I continue with my trilogy on the adjustments in the early phase of my retirement.

For me, this transition was smooth — from “all work and no play” to a life where every day was Sunday. However, it wasn’t quite the same for people around me, who had lived on a “less is more” basis where I was concerned.

Ravi had retired seven years before I did and had carved out a comfortable routine for himself. Over the last two years of my work life (during COVID and all the way till I hung up my boots), we had several touch points during the day — besides meal times, we would catch up in between meetings to chitchat.
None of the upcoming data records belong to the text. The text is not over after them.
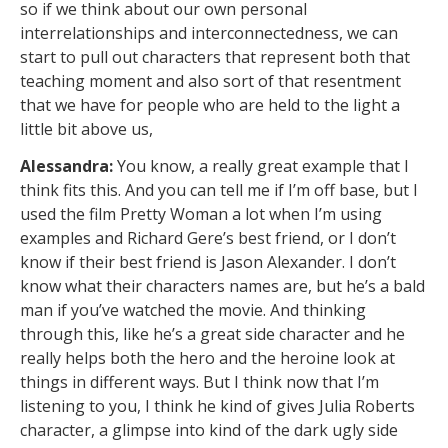
so if we think about our own personal
interrelationships and interconnectedness, we can
start to pull out characters that represent both that
teaching moment and also sort of that resentment
that we have for people who are held to the light a
little bit above us,
Alessandra:
You know, a really great example that I
think fits this. And you can tell me if I’m off base, but I
used the film Pretty Woman a lot when I’m using
examples and Richard Gere’s best friend, or I don’t
know if their best friend is Jason Alexander. I don’t
know what their characters names are, but he’s a bald
man if you’ve watched the movie. And thinking
through this, like he’s a great side character and he
really helps both the hero and the heroine look at
things in different ways. But I think now that I’m
listening to you, I think he kind of gives Julia Roberts
character, a glimpse into kind of the dark ugly side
Weekends continued to be packed with doing things together.

I was under the impression that he was starved of my company and would now welcome my presence on a 24×7 basis.

The initial few days post my retirement were rather perplexing. I actually got the impression that he did not like my omnipresence in his life.

I had several levels of response to this behaviour — I was surprised at first, annoyed next, and eventually became angry. Mercifully, we had a sit down to understand what was going on and he calmly outlined how it could be fixed.

I too thought it through and realised that having more time on hand did not mean that I needed to spend all of it with him. I certainly needed to deepen my connect with him but I also needed to give him space.

We could pick things we couldn’t do when I was working (e.g. have longer travel plans, more frequent outings to meet friends and relatives, and so on) but I had to identify other avenues too that would give me joy and fulfilment.

In no time, I updated my Life Scorecard entries (more on this in another blog) and saw my happiness quotient (more on this too) reach the levels I wanted!